### HOW TO COMPLETE THIS TASK:
Leaving pictures aside, set down each line exactly, from the first line of the data to the line with "Contact Us (113, 1786)", both included.

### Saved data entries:
★ ★ ★ ★
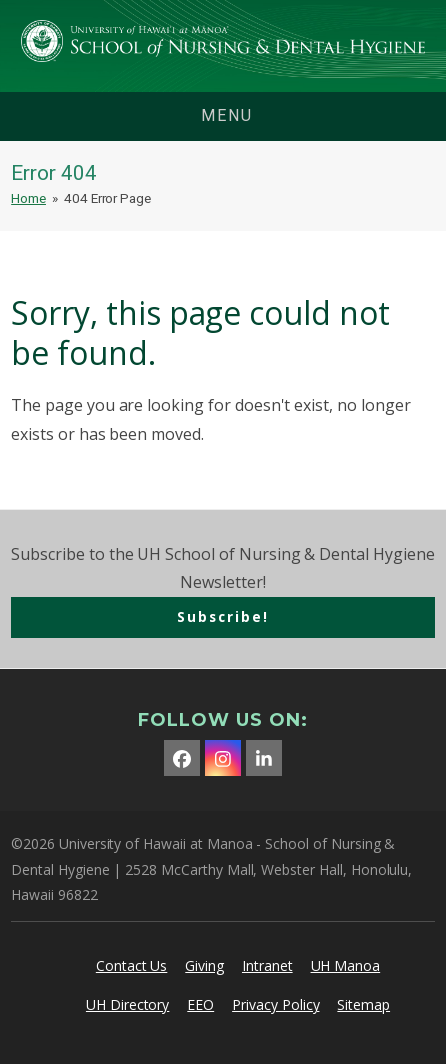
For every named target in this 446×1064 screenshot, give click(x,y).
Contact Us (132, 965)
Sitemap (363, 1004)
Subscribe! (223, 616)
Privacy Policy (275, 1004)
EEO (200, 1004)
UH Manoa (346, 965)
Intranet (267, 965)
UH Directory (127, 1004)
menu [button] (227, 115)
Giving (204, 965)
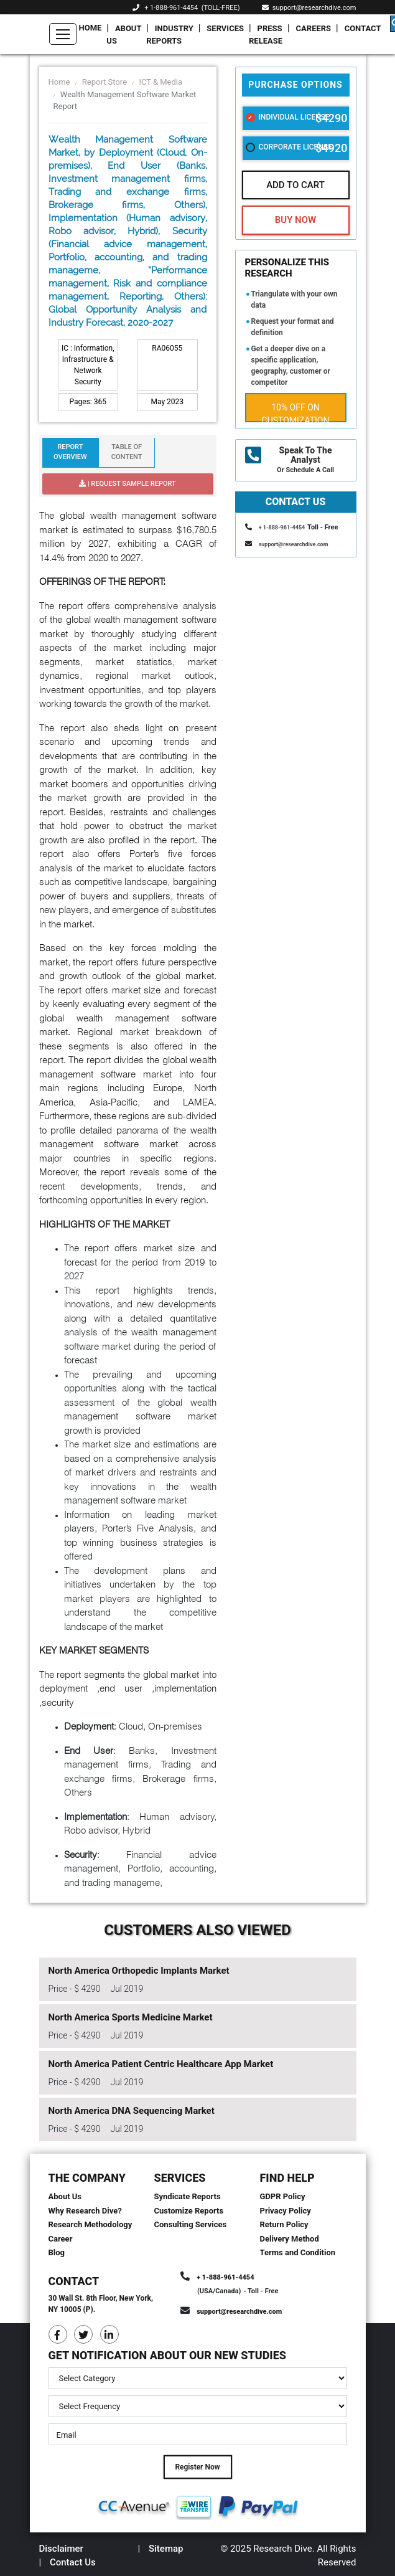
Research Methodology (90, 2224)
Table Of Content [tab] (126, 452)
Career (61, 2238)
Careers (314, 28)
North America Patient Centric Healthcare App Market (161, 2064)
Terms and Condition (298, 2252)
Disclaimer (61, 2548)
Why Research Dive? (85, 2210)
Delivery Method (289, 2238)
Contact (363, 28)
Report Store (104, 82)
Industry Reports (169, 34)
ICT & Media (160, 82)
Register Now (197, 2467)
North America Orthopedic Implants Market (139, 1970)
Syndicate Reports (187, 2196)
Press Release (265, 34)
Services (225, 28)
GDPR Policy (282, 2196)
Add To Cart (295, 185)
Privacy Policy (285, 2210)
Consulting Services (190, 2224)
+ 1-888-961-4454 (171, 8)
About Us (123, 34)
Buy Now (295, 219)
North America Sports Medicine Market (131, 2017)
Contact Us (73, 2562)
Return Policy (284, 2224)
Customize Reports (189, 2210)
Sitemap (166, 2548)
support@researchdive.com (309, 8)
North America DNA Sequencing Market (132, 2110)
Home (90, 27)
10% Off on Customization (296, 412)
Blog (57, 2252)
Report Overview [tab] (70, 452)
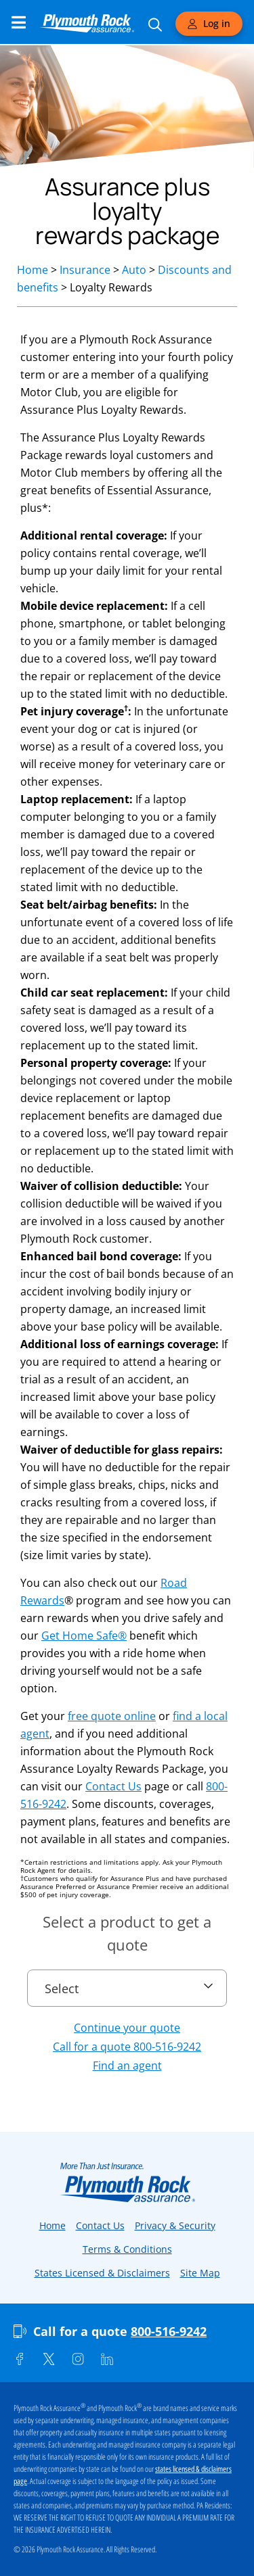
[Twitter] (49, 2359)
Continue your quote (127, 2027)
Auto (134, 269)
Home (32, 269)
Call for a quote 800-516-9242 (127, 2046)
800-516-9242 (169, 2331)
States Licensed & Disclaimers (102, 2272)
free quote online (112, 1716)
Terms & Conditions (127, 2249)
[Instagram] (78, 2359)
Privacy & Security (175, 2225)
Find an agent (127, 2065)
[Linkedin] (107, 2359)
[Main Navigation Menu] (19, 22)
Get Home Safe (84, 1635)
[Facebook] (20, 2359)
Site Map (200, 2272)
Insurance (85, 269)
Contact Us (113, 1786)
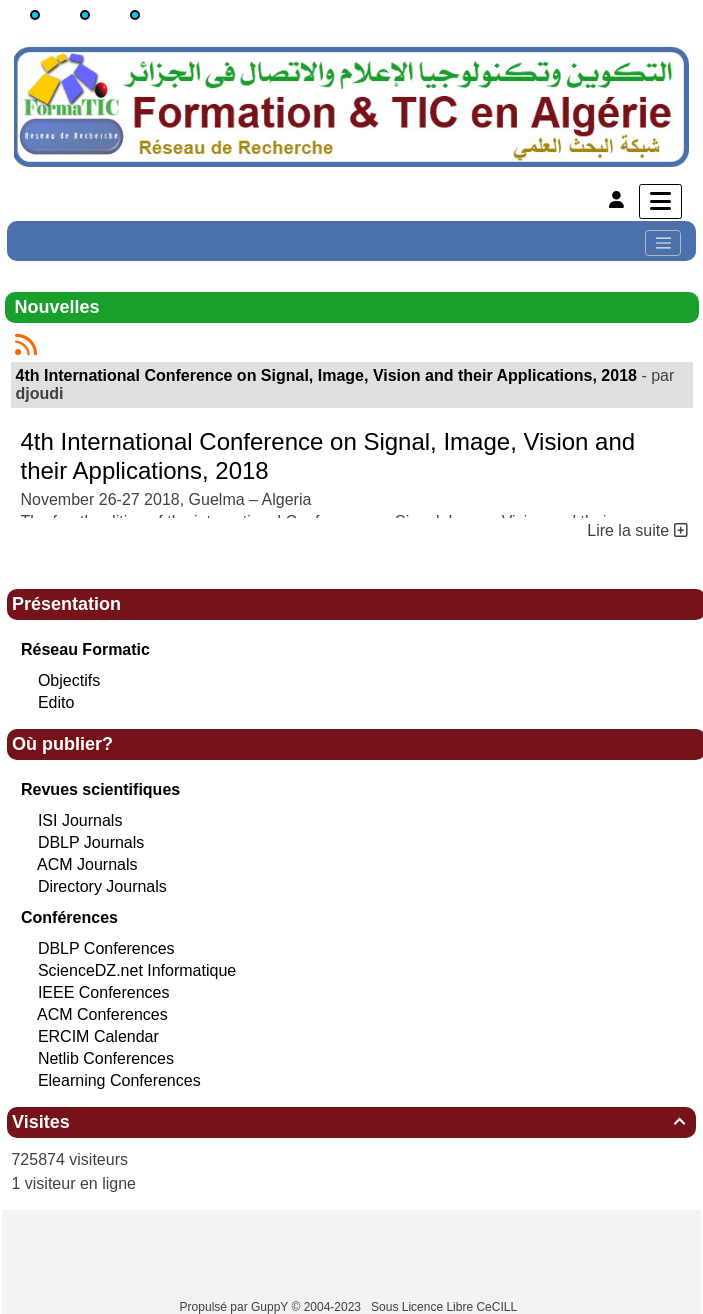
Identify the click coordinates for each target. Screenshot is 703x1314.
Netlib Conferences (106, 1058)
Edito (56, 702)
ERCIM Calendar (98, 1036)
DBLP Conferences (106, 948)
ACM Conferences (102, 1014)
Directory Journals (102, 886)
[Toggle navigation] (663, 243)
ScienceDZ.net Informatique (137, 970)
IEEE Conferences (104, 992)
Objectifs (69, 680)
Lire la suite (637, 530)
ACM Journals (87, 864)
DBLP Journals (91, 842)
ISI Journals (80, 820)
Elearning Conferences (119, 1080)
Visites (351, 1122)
★ ★ ★ ★
### REPLY:
For every named target in this 446×1064 screenshot, give click(x,y).
Contact Us (132, 965)
Sitemap (363, 1004)
Subscribe! (223, 616)
Privacy Policy (275, 1004)
EEO (200, 1004)
UH Manoa (346, 965)
Intranet (267, 965)
UH Directory (127, 1004)
menu [button] (227, 115)
Giving (204, 965)
Research Methodology (90, 2224)
Table Of Content [tab] (126, 452)
Career (61, 2238)
Careers (314, 28)
North America Patient Centric Healthcare App Market (161, 2064)
Terms and Condition (298, 2252)
Disclaimer (61, 2548)
Why Research Dive? (85, 2210)
Delivery Method (289, 2238)
Contact (363, 28)
Report Store (104, 82)
Industry Reports (169, 34)
ICT & Media (160, 82)
Register Now (197, 2467)
North America Orthopedic Implants Market (139, 1970)
Syndicate Reports (187, 2196)
Press Release (265, 34)
Services (225, 28)
GDPR Policy (282, 2196)
Add To Cart (295, 185)
Privacy Policy (285, 2210)
Consulting Services (190, 2224)
+ 1-888-961-4454 (171, 8)
About Us (123, 34)
Buy Now (295, 219)
North America Sports Medicine Market (131, 2017)
Contact Us (73, 2562)
Return Policy (284, 2224)
Customize Reports (189, 2210)
Sitemap (166, 2548)
support@researchdive.com (309, 8)
North America DNA Sequencing Market (132, 2110)
Home (90, 27)
10% Off on Customization (296, 412)
Blog (57, 2252)
Report Overview [tab] (70, 452)
[Twitter] (49, 2359)
Continue your quote (127, 2027)
Auto (134, 269)
Home (32, 269)
Call for a quote 800-516-9242 (127, 2046)
800-516-9242 (169, 2331)
States Licensed & Disclaimers (102, 2272)
free quote online (112, 1716)
Terms & Conditions (127, 2249)
[Instagram] (78, 2359)
Privacy & Security (175, 2225)
Find an agent (127, 2065)
[Linkedin] (107, 2359)
[Main Navigation Menu] (19, 22)
Get Home Safe (84, 1635)
[Facebook] (20, 2359)
Site Map (200, 2272)
Insurance (85, 269)
Contact Us (113, 1786)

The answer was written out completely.